■ **WORK ORDER**
For the entries below, the expected answer is the line with "Unveiling the Beauty of Timber", the line with "vibrant hues. From", and every line between them, exactly as written, and nothing more.

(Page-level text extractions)
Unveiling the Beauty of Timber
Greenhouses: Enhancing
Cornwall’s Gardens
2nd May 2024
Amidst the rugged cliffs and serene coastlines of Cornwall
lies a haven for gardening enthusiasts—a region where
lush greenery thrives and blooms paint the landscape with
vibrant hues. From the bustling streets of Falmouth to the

--

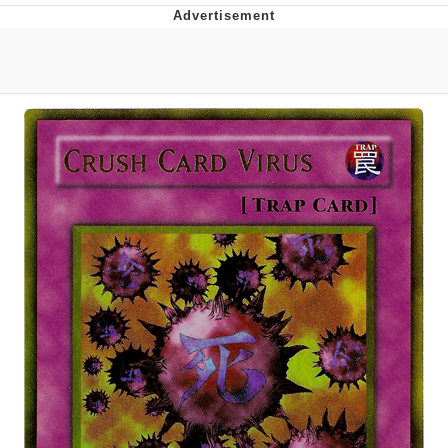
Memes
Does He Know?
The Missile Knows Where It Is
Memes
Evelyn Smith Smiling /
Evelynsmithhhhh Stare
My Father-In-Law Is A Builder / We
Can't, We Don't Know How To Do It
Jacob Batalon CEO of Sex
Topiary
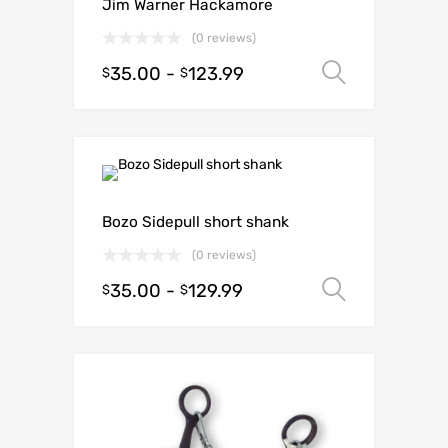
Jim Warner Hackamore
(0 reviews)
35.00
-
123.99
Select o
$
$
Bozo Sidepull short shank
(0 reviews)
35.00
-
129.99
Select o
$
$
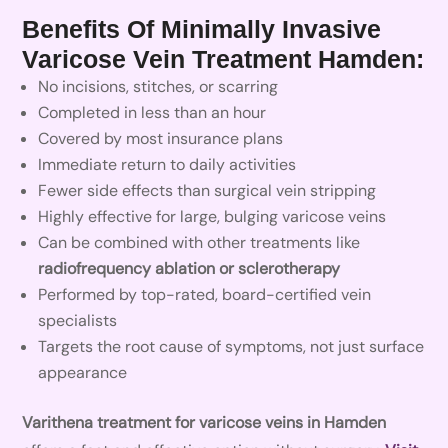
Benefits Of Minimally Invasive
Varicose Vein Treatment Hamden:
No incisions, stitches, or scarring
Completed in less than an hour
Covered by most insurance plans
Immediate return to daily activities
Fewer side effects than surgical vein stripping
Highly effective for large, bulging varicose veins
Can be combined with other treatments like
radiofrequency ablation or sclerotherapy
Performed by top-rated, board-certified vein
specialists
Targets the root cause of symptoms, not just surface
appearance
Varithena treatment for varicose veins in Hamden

■ **ANSWER TO THIS EXERCISE**
Unveiling the Beauty of Timber
Greenhouses: Enhancing
Cornwall’s Gardens
2nd May 2024
Amidst the rugged cliffs and serene coastlines of Cornwall
lies a haven for gardening enthusiasts—a region where
lush greenery thrives and blooms paint the landscape with
vibrant hues. From the bustling streets of Falmouth to the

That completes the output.